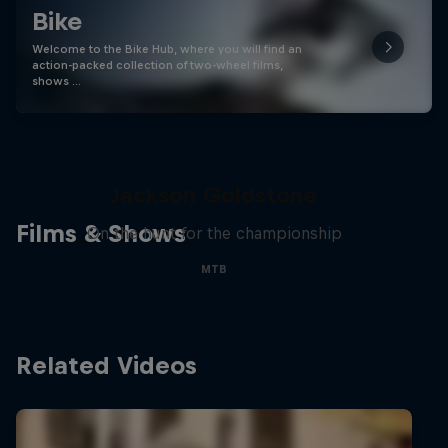
Bike
Welcome to the Bike Hub, where you will find an
action-packed collection of two-wheel films,
shows …
The Search for Milliseconds:
Jackson Goldstone
Films & Shows
On the hunt for the championship
MTB
Related Videos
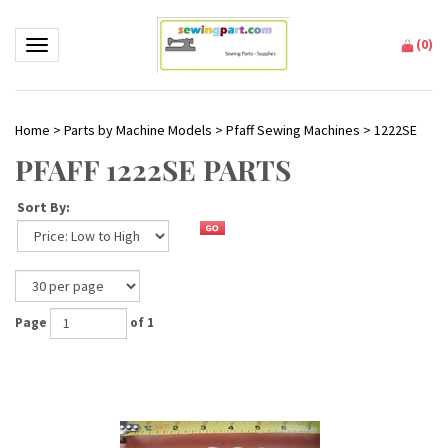
(
0
)
Toggle navigation
Home
>
Parts by Machine Models
>
Pfaff Sewing Machines
>
1222SE
PFAFF 1222SE PARTS
Sort By:
Page
of 1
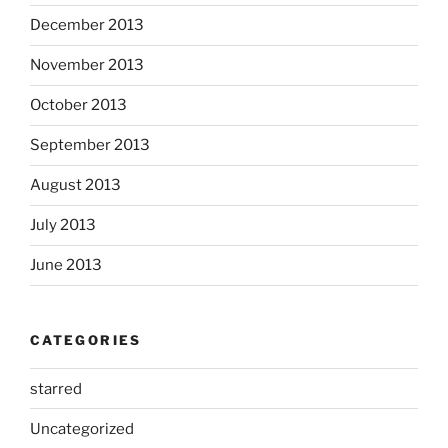
December 2013
November 2013
October 2013
September 2013
August 2013
July 2013
June 2013
CATEGORIES
starred
Uncategorized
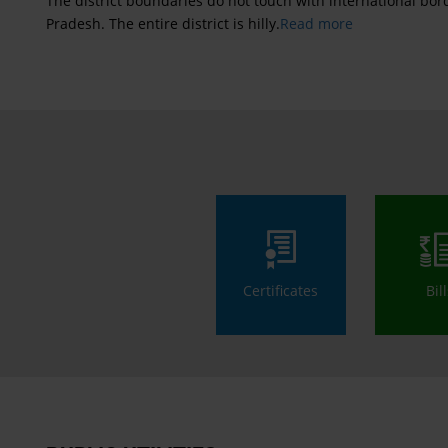
The district boundaries do not touch with international b
Pradesh. The entire district is hilly.
Read more
Certificates
Bil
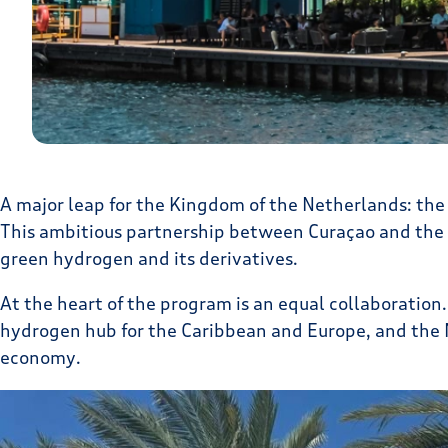
A major leap for the Kingdom of the Netherlands: the
This ambitious partnership between Curaçao and the N
green hydrogen and its derivatives.
At the heart of the program is an equal collaboratio
hydrogen hub for the Caribbean and Europe, and the N
economy.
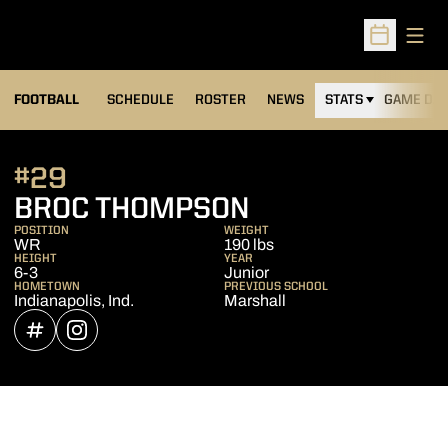
Open
Open Sched
FOOTBALL
SCHEDULE
ROSTER
NEWS
STATS
GAME DAY
#29
SEASON 2021
BROC THOMPSON
POSITION
WEIGHT
WR
190 lbs
HEIGHT
YEAR
6-3
Junior
HOMETOWN
PREVIOUS SCHOOL
Indianapolis, Ind.
Marshall
OPENS IN A NEW WINDOW
INFLCR
OPENS IN A NEW WINDOW
INSTAGRAM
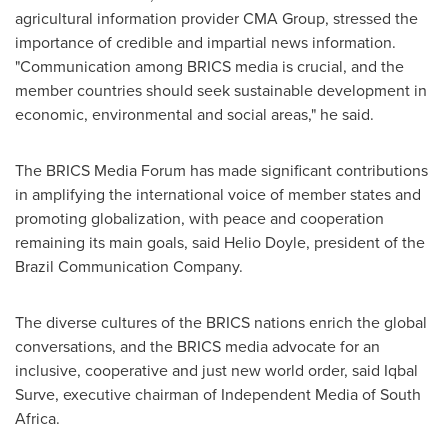
agricultural information provider CMA Group, stressed the
importance of credible and impartial news information.
"Communication among BRICS media is crucial, and the
member countries should seek sustainable development in
economic, environmental and social areas," he said.
The BRICS Media Forum has made significant contributions
in amplifying the international voice of member states and
promoting globalization, with peace and cooperation
remaining its main goals, said
Helio Doyle
, president of the
Brazil Communication Company.
The diverse cultures of the BRICS nations enrich the global
conversations, and the BRICS media advocate for an
inclusive, cooperative and just new world order, said
Iqbal
Surve
, executive chairman of Independent Media of
South
Africa
.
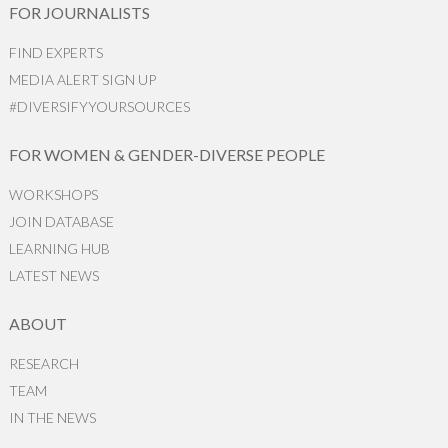
FOR JOURNALISTS
FIND EXPERTS
MEDIA ALERT SIGN UP
#DIVERSIFYYOURSOURCES
FOR WOMEN & GENDER-DIVERSE PEOPLE
WORKSHOPS
JOIN DATABASE
LEARNING HUB
LATEST NEWS
ABOUT
RESEARCH
TEAM
IN THE NEWS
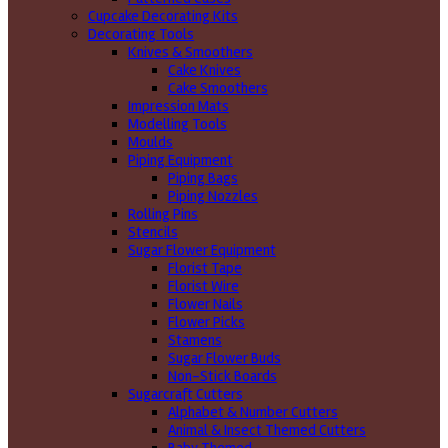
Cupcake Decorating Kits
Decorating Tools
Knives & Smoothers
Cake Knives
Cake Smoothers
Impression Mats
Modelling Tools
Moulds
Piping Equipment
Piping Bags
Piping Nozzles
Rolling Pins
Stencils
Sugar Flower Equipment
Florist Tape
Florist Wire
Flower Nails
Flower Picks
Stamens
Sugar Flower Buds
Non-Stick Boards
Sugarcraft Cutters
Alphabet & Number Cutters
Animal & Insect Themed Cutters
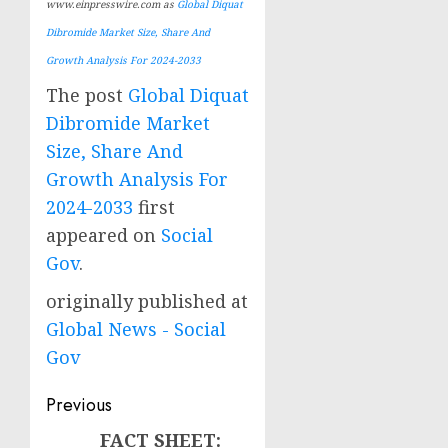
www.einpresswire.com as
Global Diquat
Dibromide Market Size, Share And
Growth Analysis For 2024-2033
The post
Global Diquat
Dibromide Market
Size, Share And
Growth Analysis For
2024-2033
first
appeared on
Social
Gov
.
originally published at
Global News - Social
Gov
Post
Previous
navigation
FACT SHEET:
Previous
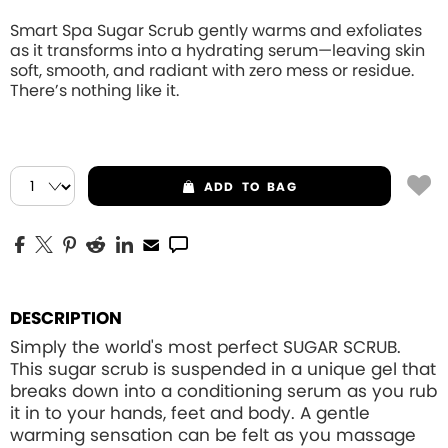
Smart Spa Sugar Scrub gently warms and exfoliates
as it transforms into a hydrating serum—leaving skin
soft, smooth, and radiant with zero mess or residue.
There’s nothing like it.
ADD
TO BAG
DESCRIPTION
Simply the world's most perfect SUGAR SCRUB.
This sugar scrub is suspended in a unique gel that
breaks down into a conditioning serum as you rub
it in to your hands, feet and body. A gentle
warming sensation can be felt as you massage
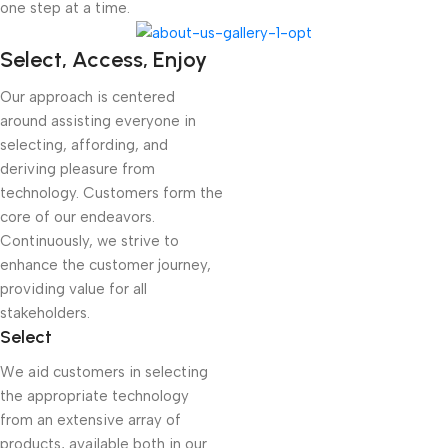
one step at a time.
Select, Access, Enjoy
Our approach is centered
around assisting everyone in
selecting, affording, and
deriving pleasure from
technology. Customers form the
core of our endeavors.
Continuously, we strive to
enhance the customer journey,
providing value for all
stakeholders.
Select
We aid customers in selecting
the appropriate technology
from an extensive array of
products, available both in our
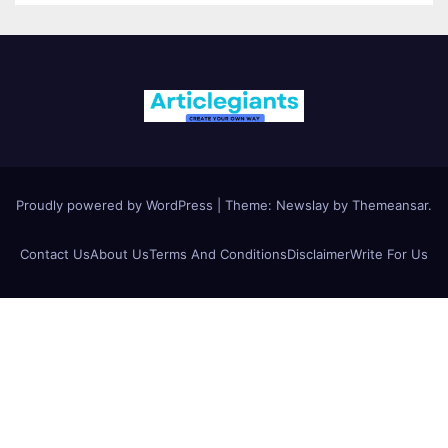
Proudly powered by WordPress
|
Theme:
Newslay
by
Themeansar
.
Contact Us
About Us
Terms And Conditions
Disclaimer
Write For Us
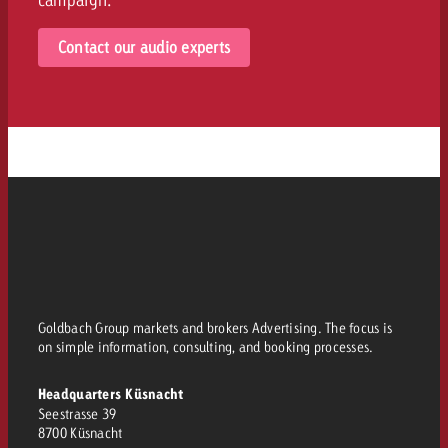
Contact our audio experts
Goldbach Group markets and brokers Advertising. The focus is
on simple information, consulting, and booking processes.
Headquarters Küsnacht
Seestrasse 39
8700 Küsnacht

**WORK TO COMPLETE**
Retrieve every line above holding the word "international".

**RESULT FOR THIS EXERCISE**
The district boundaries do not touch with international b
in amplifying the international voice of member states and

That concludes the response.